▶ [What to work on] Nothing but the records themselves, exactly as written and free of pictures, should appear in your response.

Segment Start: Records supplied

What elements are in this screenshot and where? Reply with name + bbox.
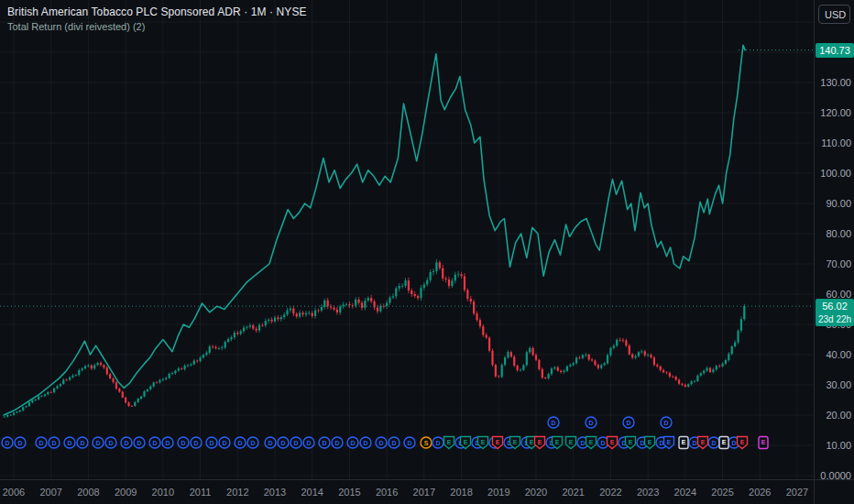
svg-text:E: E [610,439,615,445]
dividend-marker[interactable]: D [376,437,387,448]
dividend-marker[interactable]: D [93,437,104,448]
svg-text:D: D [306,440,311,446]
price-axis-label: 90.00 [815,198,851,209]
dividend-marker[interactable]: D [278,437,289,448]
svg-text:E: E [648,439,652,445]
last-price-badge: 56.0223d 22h [816,299,854,326]
time-axis-label: 2010 [148,487,179,498]
earnings-marker[interactable]: E [566,437,576,449]
dividend-marker[interactable]: D [347,437,358,448]
price-chart-pane[interactable]: DDDDDDDDDDDDDDDDDDDDDDDDDDDDDSDDDDDDDDDD… [0,0,814,479]
svg-text:D: D [391,440,396,446]
dividend-marker[interactable]: D [162,437,173,448]
svg-text:D: D [165,440,170,446]
currency-toggle-button[interactable]: USD [818,5,850,24]
time-axis-label: 2025 [707,487,739,498]
earnings-marker[interactable]: E [679,437,688,449]
dividend-marker[interactable]: D [247,437,258,448]
svg-text:D: D [692,440,696,446]
svg-text:D: D [193,440,198,446]
svg-text:D: D [580,440,585,446]
time-axis-label: 2015 [334,487,365,498]
earnings-marker[interactable]: E [698,437,708,449]
time-axis-label: 2017 [409,487,440,498]
price-axis-label: 80.00 [815,228,851,239]
dividend-marker[interactable]: D [623,417,634,428]
svg-text:E: E [629,439,633,445]
price-axis-label: 110.00 [815,137,851,148]
earnings-marker[interactable]: E [444,437,454,449]
time-axis-label: 2022 [595,487,626,498]
price-axis-label: 30.00 [815,379,851,390]
total-return-line-series[interactable] [4,45,745,415]
dividend-marker[interactable]: D [121,437,132,448]
dividend-marker[interactable]: D [265,437,276,448]
svg-text:E: E [589,439,594,445]
price-axis-label: 20.00 [815,410,851,421]
dividend-marker[interactable]: D [191,437,202,448]
dividend-marker[interactable]: D [319,437,330,448]
dividend-marker[interactable]: D [105,437,116,448]
svg-text:D: D [280,440,285,446]
dividend-marker[interactable]: D [389,437,400,448]
dividend-marker[interactable]: D [360,437,371,448]
svg-text:E: E [761,439,766,445]
svg-text:E: E [481,439,486,445]
dividend-marker[interactable]: D [235,437,246,448]
price-axis[interactable]: USD 130.00120.00110.00100.0090.0080.0070… [814,0,854,479]
svg-text:D: D [67,440,71,446]
earnings-marker[interactable]: E [719,437,728,449]
earnings-marker[interactable]: E [738,437,748,449]
axis-corner [814,479,854,504]
svg-text:D: D [711,440,716,446]
dividend-marker[interactable]: D [661,417,672,428]
svg-text:E: E [464,439,468,445]
split-marker[interactable]: S [421,437,432,448]
bar-countdown: 23d 22h [816,313,854,325]
dividend-marker[interactable]: D [49,437,60,448]
dividend-marker[interactable]: D [206,437,217,448]
dividend-marker[interactable]: D [64,437,75,448]
dividend-marker[interactable]: D [15,437,26,448]
dividend-marker[interactable]: D [149,437,160,448]
price-axis-label: 130.00 [815,77,851,88]
svg-text:E: E [701,439,706,445]
dividend-marker[interactable]: D [36,437,47,448]
last-price-badge: 140.73 [816,43,854,58]
earnings-marker[interactable]: E [759,437,768,449]
event-markers[interactable]: DDDDDDDDDDDDDDDDDDDDDDDDDDDDDSDDDDDDDDDD… [2,417,768,449]
dividend-marker[interactable]: D [2,437,13,448]
dividend-marker[interactable]: D [586,417,597,428]
svg-text:D: D [80,440,84,446]
dividend-marker[interactable]: D [548,417,559,428]
earnings-marker[interactable]: E [608,437,618,449]
svg-text:D: D [209,440,214,446]
time-axis-label: 2007 [36,487,67,498]
dividend-marker[interactable]: D [432,437,443,448]
price-axis-label: 70.00 [815,258,851,269]
time-axis-label: 2019 [483,487,514,498]
svg-text:E: E [569,439,574,445]
dividend-marker[interactable]: D [77,437,88,448]
price-axis-label: 100.00 [815,168,851,179]
candlestick-series[interactable] [4,259,746,418]
dividend-marker[interactable]: D [290,437,301,448]
svg-text:D: D [152,440,157,446]
svg-text:E: E [555,439,560,445]
time-axis[interactable]: 2006200720082009201020112012201320142015… [0,479,814,504]
dividend-marker[interactable]: D [134,437,145,448]
dividend-marker[interactable]: D [303,437,314,448]
dividend-marker[interactable]: D [332,437,343,448]
svg-text:E: E [740,439,745,445]
svg-text:D: D [293,440,298,446]
time-axis-label: 2024 [670,487,701,498]
time-axis-label: 2008 [72,487,104,498]
earnings-marker[interactable]: E [586,437,597,449]
grid [0,0,814,479]
time-axis-label: 2020 [520,487,552,498]
dividend-marker[interactable]: D [708,437,719,448]
dividend-marker[interactable]: D [219,437,230,448]
dividend-marker[interactable]: D [178,437,189,448]
dividend-marker[interactable]: D [404,437,415,448]
svg-text:E: E [447,439,452,445]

Segment End: Records supplied

▶ [Answer to the exercise]
What elements are in this screenshot and where? Reply with name + bbox.
svg-text:E: E [610,439,615,445]
dividend-marker[interactable]: D [376,437,387,448]
dividend-marker[interactable]: D [93,437,104,448]
svg-text:D: D [306,440,311,446]
price-axis-label: 90.00 [815,198,851,209]
dividend-marker[interactable]: D [278,437,289,448]
svg-text:E: E [648,439,652,445]
last-price-badge: 56.0223d 22h [816,299,854,326]
time-axis-label: 2010 [148,487,179,498]
earnings-marker[interactable]: E [566,437,576,449]
dividend-marker[interactable]: D [347,437,358,448]
price-chart-pane[interactable]: DDDDDDDDDDDDDDDDDDDDDDDDDDDDDSDDDDDDDDDD… [0,0,814,479]
svg-text:D: D [391,440,396,446]
dividend-marker[interactable]: D [162,437,173,448]
svg-text:D: D [165,440,170,446]
currency-toggle-button[interactable]: USD [818,5,850,24]
time-axis-label: 2025 [707,487,739,498]
earnings-marker[interactable]: E [679,437,688,449]
dividend-marker[interactable]: D [247,437,258,448]
svg-text:D: D [692,440,696,446]
svg-text:D: D [193,440,198,446]
svg-text:D: D [580,440,585,446]
time-axis-label: 2015 [334,487,365,498]
earnings-marker[interactable]: E [698,437,708,449]
time-axis-label: 2017 [409,487,440,498]
price-axis-label: 80.00 [815,228,851,239]
dividend-marker[interactable]: D [623,417,634,428]
svg-text:E: E [629,439,633,445]
price-axis-label: 110.00 [815,137,851,148]
earnings-marker[interactable]: E [444,437,454,449]
time-axis-label: 2022 [595,487,626,498]
price-axis-label: 30.00 [815,379,851,390]
total-return-line-series[interactable] [4,45,745,415]
dividend-marker[interactable]: D [121,437,132,448]
dividend-marker[interactable]: D [265,437,276,448]
svg-text:E: E [589,439,594,445]
price-axis-label: 20.00 [815,410,851,421]
dividend-marker[interactable]: D [191,437,202,448]
dividend-marker[interactable]: D [319,437,330,448]
dividend-marker[interactable]: D [105,437,116,448]
svg-text:D: D [280,440,285,446]
dividend-marker[interactable]: D [389,437,400,448]
dividend-marker[interactable]: D [360,437,371,448]
svg-text:E: E [761,439,766,445]
svg-text:E: E [481,439,486,445]
dividend-marker[interactable]: D [235,437,246,448]
price-axis[interactable]: USD 130.00120.00110.00100.0090.0080.0070… [814,0,854,479]
svg-text:D: D [67,440,71,446]
earnings-marker[interactable]: E [719,437,728,449]
earnings-marker[interactable]: E [738,437,748,449]
axis-corner [814,479,854,504]
svg-text:D: D [711,440,716,446]
dividend-marker[interactable]: D [661,417,672,428]
svg-text:E: E [464,439,468,445]
split-marker[interactable]: S [421,437,432,448]
bar-countdown: 23d 22h [816,313,854,325]
dividend-marker[interactable]: D [49,437,60,448]
dividend-marker[interactable]: D [206,437,217,448]
dividend-marker[interactable]: D [64,437,75,448]
dividend-marker[interactable]: D [15,437,26,448]
dividend-marker[interactable]: D [149,437,160,448]
price-axis-label: 130.00 [815,77,851,88]
svg-text:E: E [701,439,706,445]
dividend-marker[interactable]: D [36,437,47,448]
last-price-badge: 140.73 [816,43,854,58]
earnings-marker[interactable]: E [759,437,768,449]
event-markers[interactable]: DDDDDDDDDDDDDDDDDDDDDDDDDDDDDSDDDDDDDDDD… [2,417,768,449]
dividend-marker[interactable]: D [2,437,13,448]
dividend-marker[interactable]: D [586,417,597,428]
svg-text:D: D [80,440,84,446]
dividend-marker[interactable]: D [548,417,559,428]
earnings-marker[interactable]: E [608,437,618,449]
svg-text:D: D [209,440,214,446]
time-axis-label: 2007 [36,487,67,498]
dividend-marker[interactable]: D [432,437,443,448]
price-axis-label: 70.00 [815,258,851,269]
time-axis-label: 2019 [483,487,514,498]
svg-text:E: E [569,439,574,445]
dividend-marker[interactable]: D [77,437,88,448]
price-axis-label: 100.00 [815,168,851,179]
candlestick-series[interactable] [4,259,746,418]
dividend-marker[interactable]: D [290,437,301,448]
svg-text:D: D [152,440,157,446]
svg-text:E: E [555,439,560,445]
time-axis[interactable]: 2006200720082009201020112012201320142015… [0,479,814,504]
dividend-marker[interactable]: D [134,437,145,448]
dividend-marker[interactable]: D [303,437,314,448]
dividend-marker[interactable]: D [332,437,343,448]
svg-text:E: E [740,439,745,445]
svg-text:D: D [293,440,298,446]
time-axis-label: 2024 [670,487,701,498]
time-axis-label: 2008 [72,487,104,498]
earnings-marker[interactable]: E [586,437,597,449]
grid [0,0,814,479]
time-axis-label: 2020 [520,487,552,498]
dividend-marker[interactable]: D [708,437,719,448]
dividend-marker[interactable]: D [219,437,230,448]
dividend-marker[interactable]: D [178,437,189,448]
dividend-marker[interactable]: D [404,437,415,448]
svg-text:E: E [447,439,452,445]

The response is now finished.